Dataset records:
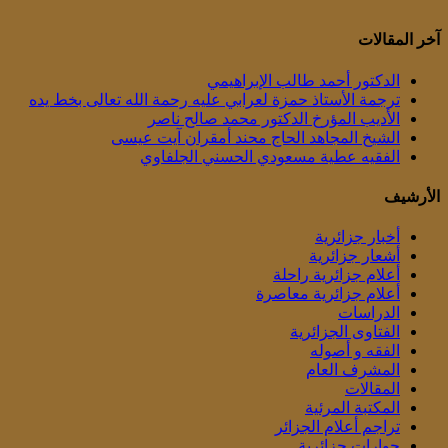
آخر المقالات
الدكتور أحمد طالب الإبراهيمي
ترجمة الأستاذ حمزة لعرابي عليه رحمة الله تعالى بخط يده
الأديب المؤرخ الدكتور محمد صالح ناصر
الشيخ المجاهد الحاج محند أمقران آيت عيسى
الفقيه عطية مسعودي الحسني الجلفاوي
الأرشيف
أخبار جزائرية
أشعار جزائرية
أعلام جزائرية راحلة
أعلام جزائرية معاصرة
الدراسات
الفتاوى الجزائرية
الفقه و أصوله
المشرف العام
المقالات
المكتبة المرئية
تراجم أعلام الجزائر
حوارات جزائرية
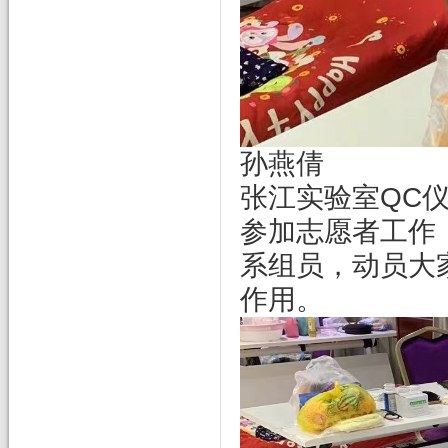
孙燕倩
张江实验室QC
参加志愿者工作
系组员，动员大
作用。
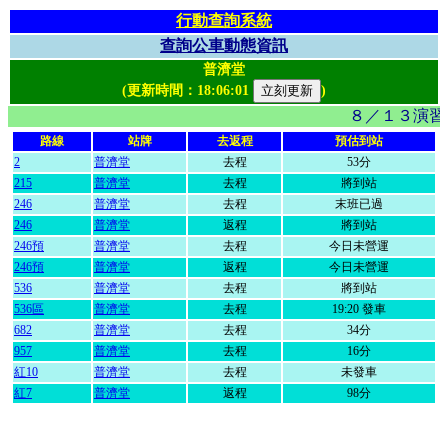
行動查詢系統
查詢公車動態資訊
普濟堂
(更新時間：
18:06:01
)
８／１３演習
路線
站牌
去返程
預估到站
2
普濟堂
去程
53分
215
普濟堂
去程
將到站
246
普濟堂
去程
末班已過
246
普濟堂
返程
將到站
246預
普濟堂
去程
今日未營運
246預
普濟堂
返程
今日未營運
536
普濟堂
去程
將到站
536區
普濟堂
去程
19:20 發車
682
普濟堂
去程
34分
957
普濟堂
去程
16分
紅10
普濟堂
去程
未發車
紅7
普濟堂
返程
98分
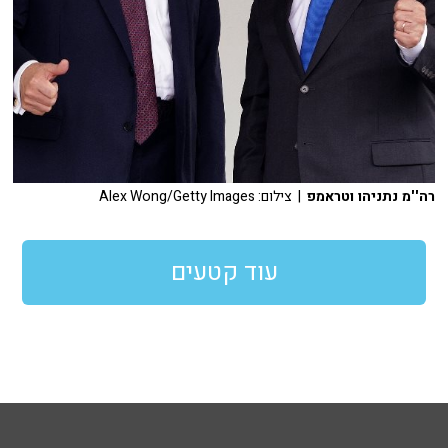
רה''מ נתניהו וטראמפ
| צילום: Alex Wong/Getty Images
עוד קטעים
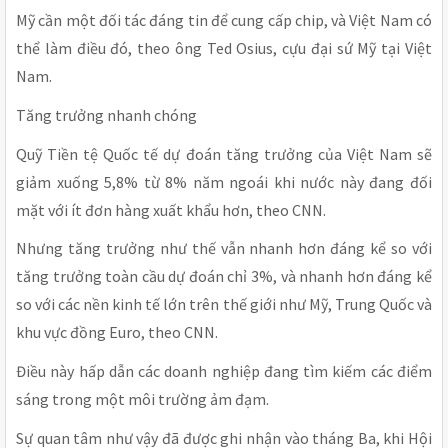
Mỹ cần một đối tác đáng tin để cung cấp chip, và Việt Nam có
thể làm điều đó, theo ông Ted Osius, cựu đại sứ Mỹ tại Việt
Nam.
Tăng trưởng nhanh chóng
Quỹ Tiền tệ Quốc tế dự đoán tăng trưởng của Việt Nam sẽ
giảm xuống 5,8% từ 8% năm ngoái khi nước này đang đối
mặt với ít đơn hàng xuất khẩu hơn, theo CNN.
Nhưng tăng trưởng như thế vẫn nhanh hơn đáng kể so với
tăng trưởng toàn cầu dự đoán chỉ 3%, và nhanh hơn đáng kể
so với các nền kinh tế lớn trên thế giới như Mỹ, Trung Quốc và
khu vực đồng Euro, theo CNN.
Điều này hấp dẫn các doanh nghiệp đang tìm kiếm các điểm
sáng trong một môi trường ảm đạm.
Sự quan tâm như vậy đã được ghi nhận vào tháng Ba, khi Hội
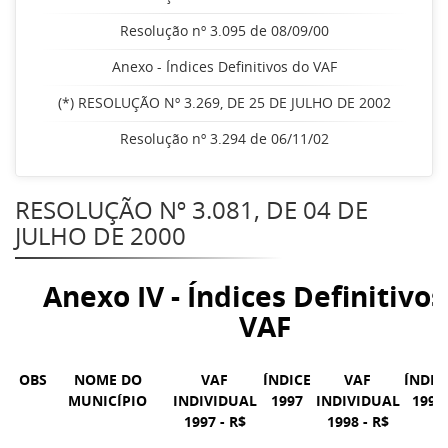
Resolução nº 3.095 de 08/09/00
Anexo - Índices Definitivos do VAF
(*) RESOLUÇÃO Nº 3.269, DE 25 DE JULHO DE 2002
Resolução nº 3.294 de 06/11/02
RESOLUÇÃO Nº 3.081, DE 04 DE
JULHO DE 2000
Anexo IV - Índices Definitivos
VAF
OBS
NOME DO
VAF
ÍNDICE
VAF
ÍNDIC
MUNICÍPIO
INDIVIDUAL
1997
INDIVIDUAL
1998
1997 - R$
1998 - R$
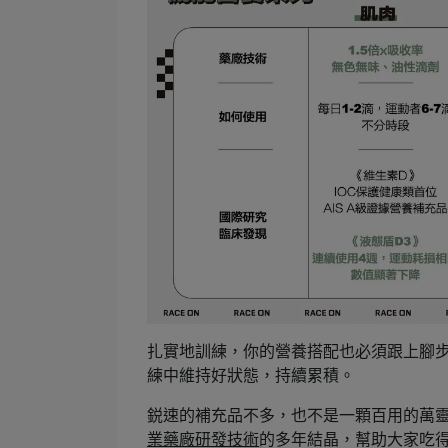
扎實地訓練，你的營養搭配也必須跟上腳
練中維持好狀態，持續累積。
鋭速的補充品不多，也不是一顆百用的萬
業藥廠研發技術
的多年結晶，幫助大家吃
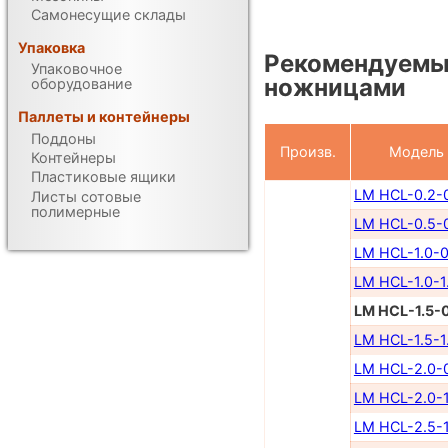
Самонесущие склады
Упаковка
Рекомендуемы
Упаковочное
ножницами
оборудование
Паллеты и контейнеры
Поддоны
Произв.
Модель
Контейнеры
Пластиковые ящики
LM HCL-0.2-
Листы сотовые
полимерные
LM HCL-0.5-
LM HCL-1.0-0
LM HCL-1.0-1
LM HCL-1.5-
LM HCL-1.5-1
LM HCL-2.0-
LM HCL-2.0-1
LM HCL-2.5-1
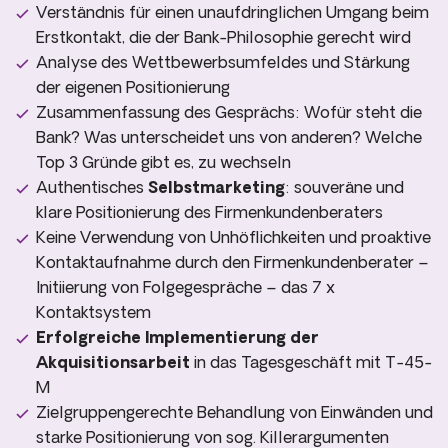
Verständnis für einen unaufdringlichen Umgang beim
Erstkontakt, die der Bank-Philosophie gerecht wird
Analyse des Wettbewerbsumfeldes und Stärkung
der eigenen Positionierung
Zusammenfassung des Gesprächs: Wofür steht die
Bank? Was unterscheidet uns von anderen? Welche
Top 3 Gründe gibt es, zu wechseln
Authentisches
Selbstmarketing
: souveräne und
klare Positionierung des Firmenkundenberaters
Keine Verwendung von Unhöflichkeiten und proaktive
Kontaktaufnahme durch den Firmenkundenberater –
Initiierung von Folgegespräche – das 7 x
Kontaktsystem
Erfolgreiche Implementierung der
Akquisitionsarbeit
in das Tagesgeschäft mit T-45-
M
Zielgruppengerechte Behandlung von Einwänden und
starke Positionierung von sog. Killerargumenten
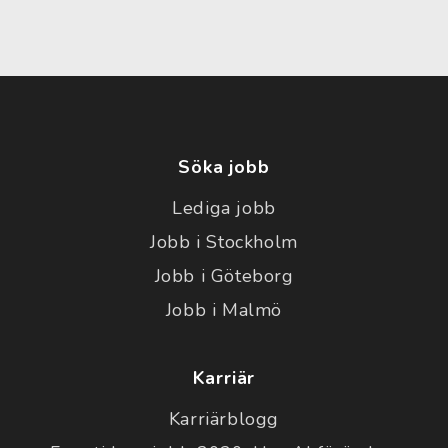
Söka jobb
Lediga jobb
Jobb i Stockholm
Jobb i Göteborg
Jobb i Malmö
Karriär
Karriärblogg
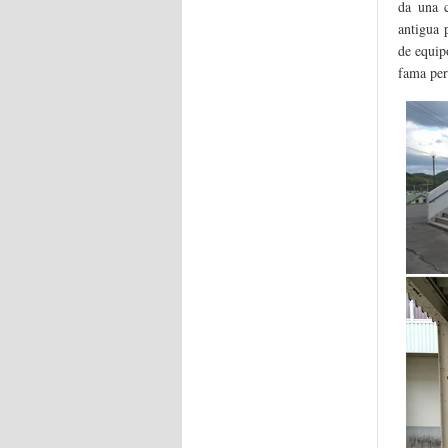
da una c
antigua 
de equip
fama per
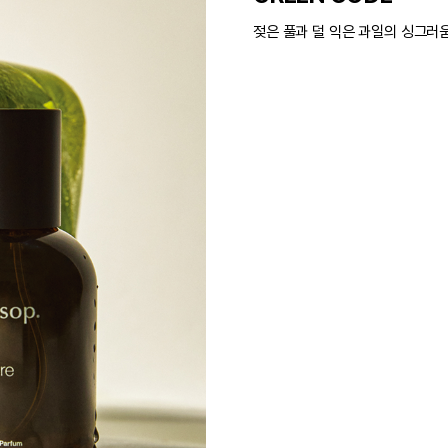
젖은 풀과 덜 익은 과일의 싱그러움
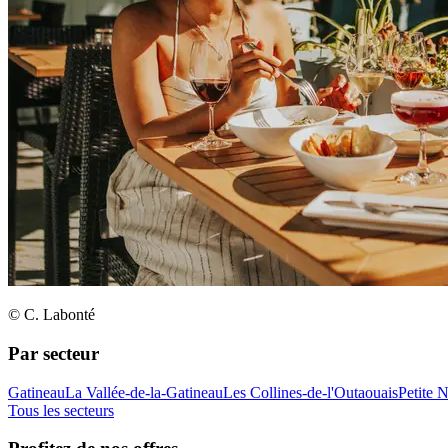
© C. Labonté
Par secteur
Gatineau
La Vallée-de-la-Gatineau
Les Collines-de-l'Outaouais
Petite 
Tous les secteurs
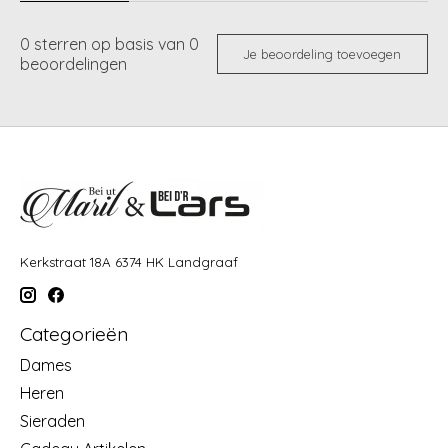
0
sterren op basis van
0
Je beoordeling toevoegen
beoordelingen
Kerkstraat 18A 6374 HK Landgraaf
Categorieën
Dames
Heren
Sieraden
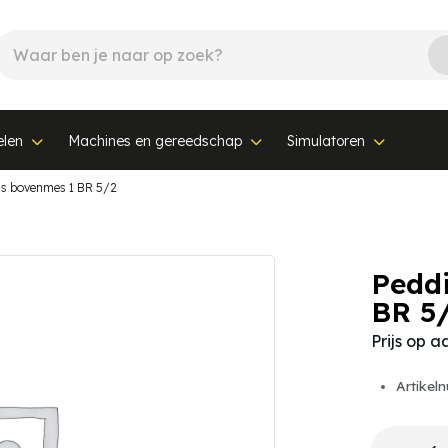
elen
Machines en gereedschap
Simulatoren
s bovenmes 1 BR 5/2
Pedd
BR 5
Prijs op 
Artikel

▶ **TO DO**
Using the entries above, return each line that includes the word "nhanh".

▶ **TASK ANSWER**
Tăng trưởng nhanh chóng
Nhưng tăng trưởng như thế vẫn nhanh hơn đáng kể so với
tăng trưởng toàn cầu dự đoán chỉ 3%, và nhanh hơn đáng kể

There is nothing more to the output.